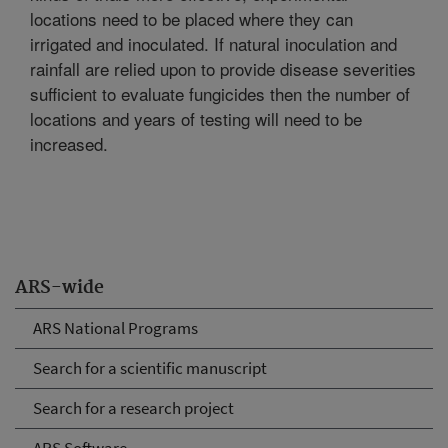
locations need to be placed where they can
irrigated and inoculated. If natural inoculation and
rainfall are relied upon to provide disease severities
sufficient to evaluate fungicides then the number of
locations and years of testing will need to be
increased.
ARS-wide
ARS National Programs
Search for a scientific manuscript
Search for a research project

--------

=== Exercise requirements ===
Please output, exactly, the lines of the listing from the one containing "rainfall are relied" through the last, inclusive, and no other lines.

=== Answer space ===
rainfall are relied upon to provide disease severities
sufficient to evaluate fungicides then the number of
locations and years of testing will need to be
increased.
ARS-wide
ARS National Programs
Search for a scientific manuscript
Search for a research project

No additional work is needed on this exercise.